Post  TBQ on Tue Jul 06, 2010 1:42 pm

The World Bank Group (WBG) lends over $20 billion to developing countries worldwide. The two main institutions that make up the WBG are the International Bank for Reconstruction and Development (IBRD); and the International Development Association (IDA); The group is completed by three affiliate organisations: the International Finance Corporation (IFC); the Multilateral Investment Guarantee Agency (MIGA); and the International Centre for Settlement of Investment Disputes (ICSID). Membership is not uniform across the institutions.

The president of the WBG is Robert Zoellick, who is president of all five WBG institutions and also the chairman of the board of Executive Directors (EDs) who preside over the WBG. There are 24 EDs, five of whom are permanent and represent the USA, Japan, Germany, the UK and France; the other 19 EDs are elected by members or groups of members every two years. Saudi Arabia, China and Russia are each alone in a group whereas one group of African countries contains 23 members. Currently half of the EDs are from developed countries whereas only 24 of the 184 member states can be classed as developed.

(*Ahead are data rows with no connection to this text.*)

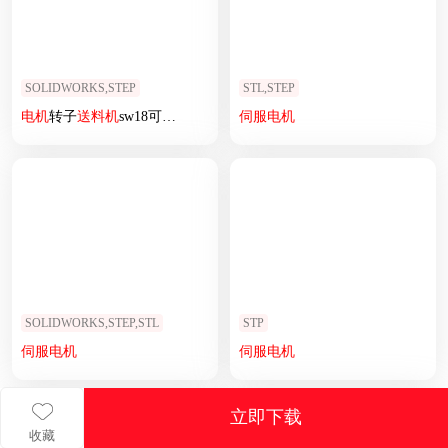
SOLIDWORKS,STEP
STL,STEP
电机
转子
送料机
sw18可编辑
伺服
电机
SOLIDWORKS,STEP,STL
STP
伺服
电机
伺服
电机
立即下载
收藏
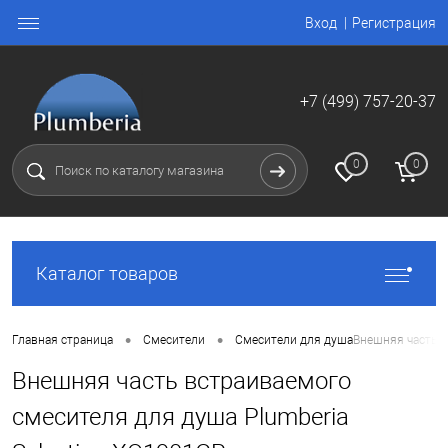
Вход
Регистрация
+7 (499) 757-20-37
0
0
Каталог товаров
•
•
Главная страница
Смесители
Смесители для душа
Внешняя часть в
Внешняя часть встраиваемого
смесителя для душа Plumberia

Each shareholder's (member state) vote is based on its level of financial contribution. There are a fixed number of membership votes, allocated equally to each member state (so called 'basic votes'), and then additional votes are distributed based on size of shareholding. As each institution in the WBG has a slightly different membership and different levels of financial contribution the proportion of votes in each case varies. An 85 per cent majority vote is required to pass any decisions requiring a super-majority, this gives the US veto power in all but one of the institutions - at the IDA the US representative has around 13 per cent of votes. In this case the US and any one of 21 of the 23 remaining representatives may combine to block any critical decisions.

The IBRD (more commonly known as the World Bank) and IDA were established in 1944 and 1960 respectively. They provide loans to countries to aid economic development. Their lending commitments in 2008 were around $13.5 billion and $11.2 billion dollars respectively. The IBRD has 185 members. While both institutions lend to developing countries the focus of the IDA is on poorer countries (those with per capita income less than $1,095) and its financing is made at lower interest rates or as grants - focusing on basic service provision. Seventy-eight countries are eligible to borrow from the IDA and the top three borrowers are Vietnam, India and Bangladesh. IBRD finance comes from the sale of bonds on the international financial markets, loan repayments and accumulated capital reserves. IDA finance comes from a three-year replenishment cycle which solicits contributions from wealthy countries and from income earned on IBRD financing.

The IFC, established in 1956, works closely with the other WBG institutions. It maintains a degree of autonomy as it is independent legally and financially and has its own articles of agreement. Its primary function is to enable private sector investment through mobilising capital on the international financial markets and providing businesses and government with technical support and advice The IFC has 3,100 staff, 181 member countries and lends in 80 countries; 40 per cent of its investments are in the financial sector. As of 2008, the IFC´s worldwide committed portfolio for its own account was $32.3 million and $7.5 million held for participants in loan syndications.

MIGA, established in 1988, was set up to increase certainty for investors by providing political risk insurance to protect against non-commercial risks such as conflict. It also provides capacity building and advice services to help developing countries attract foreign direct investment. Since its creation MIGA has issued nearly $14.7 billion in guarantees for projects in 91 countries with 42 per cent of its activity concentrated in what are considered high-risk, low-income areas.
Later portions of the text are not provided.